• Your task: An exact transcription of the records is required, minus any images.

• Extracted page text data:
################

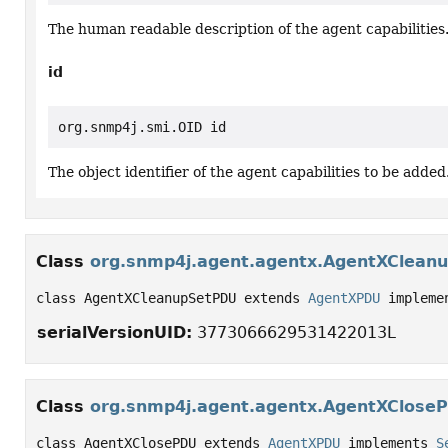
The human readable description of the agent capabilities
id
org.snmp4j.smi.OID id
The object identifier of the agent capabilities to be added
Class
org.snmp4j.agent.agentx.AgentXClean
class AgentXCleanupSetPDU extends 
AgentXPDU
 impleme
serialVersionUID:
3773066629531422013L
Class
org.snmp4j.agent.agentx.AgentXClose
class AgentXClosePDU extends 
AgentXPDU
 implements 
S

################

• Expected output:
The human readable description of the agent capabilities
id
org.snmp4j.smi.OID id
The object identifier of the agent capabilities to be added
Class
org.snmp4j.agent.agentx.AgentXClean
class AgentXCleanupSetPDU extends 
AgentXPDU
 impleme
serialVersionUID:
3773066629531422013L
Class
org.snmp4j.agent.agentx.AgentXClose
class AgentXClosePDU extends 
AgentXPDU
 implements 
S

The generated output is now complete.